I’m currently an iOS Developer at Starbucks. At the beginning of my career I started out as a program manager, but I found that I’d rather implement the products than manage them. I started doing freelance iOS and web development, joined a few startups/consulting firms and eventually gained enough experience to start working on iOS apps full time.
What was the first app you worked on and what did it do?
Right before the first version of the iOS SDK came out, a few of my friends and I started a company to write the first apps for the iPhone. We had a lot of crazy ideas but we eventually landed on “Let’s Pizza,” an app that helped you find the nearest pizza places and order from them. You couldn’t order directly but the app hooked into the telephone and map functionality so you could call or get directions to the pizza place.
What went well? What could have gone better?
We learned a lot about app development by writing Let’s Pizza! This was before the iOS SDK was public so it was impossible to share information about how to get a simple table view working. We used the Yelp API to get restaurants and review info after getting the user’s location. By the end of the summer we had a functioning app but it wasn’t super pretty or polished.
We made the decision not to release the app in the app store, since it might make us/our company look bad. In hindsight that was totally the wrong move! Getting the app into customer’s hands would have gotten us more feedback, and who knows how many copies we could’ve sold!
At App Camp, we emphasize that it’s important to have interests outside of tech and to take breaks from looking at screens. What are some of your interests outside of tech? What do you do when you need to take a break from work?
When I’m not looking at a screen I’m probably playing with my adorable dog, Sodapop! We like to take him on hikes, to dog parks, and on other various adventures. I’m also his social media manager but I suppose that’s a screen-related hobby!
Aside from training our dog I like to practice making latte art and trying many different types of coffee (I am a certified Starbucks Coffee Master)!
Why do you support the goals of App Camp?
I think one of the most important ingredients required to build good software is empathy. If you want to make something that’s useful or enjoyable for most people, you have to be able to understand most people. And if a team that is building software is comprised of only a certain type of person, that means that it might only work for people like them.
I support the goals of App Camp for Girls because I think it’ll lead to better diversity and therefore better software, in addition to increasing opportunities for girls who are interested in technology.
What do you recommend to those who want to support more diversity in tech?
I absolutely think that nurturing the curiosity of those in underrepresented groups as App Camp does is a great start! One thing I’ve seen companies use as a way to reject otherwise qualified candidates is the “culture fit” metric. It’s totally subjective and can be a proxy for ageism, racism, sexism, nationalism, you name it. I would suggest thinking long and hard about whether what you consider a “culture fit” is really just a similarity ranking. If so, maybe flip it around and ask how a person’s unique differences might make your team stronger rather than reinforcing an already existing bias or behavior.

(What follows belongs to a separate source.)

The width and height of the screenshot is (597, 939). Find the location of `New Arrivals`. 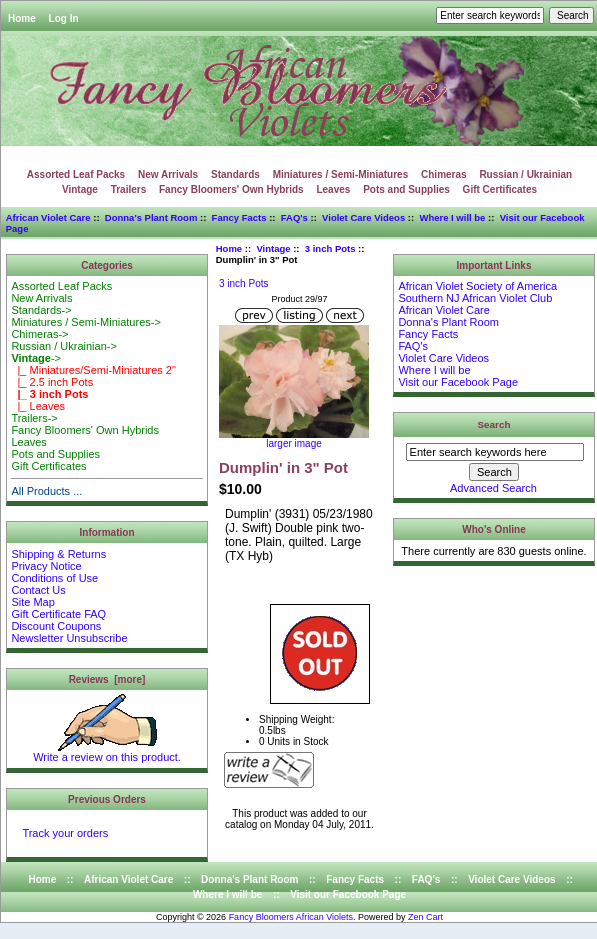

How can technology be a force for good?
I’ve always loved the quote about how a computer is like a bicycle for your brain. Of course, we hardly talk about computers themselves and more about what services and devices can do for us. I think technology can be a force for good in that it helps connect us to a broader world than what we had access to before. That in itself isn’t good or bad (more accurately it’s both) but I do think that there is more potential to improve quality of life through connectedness.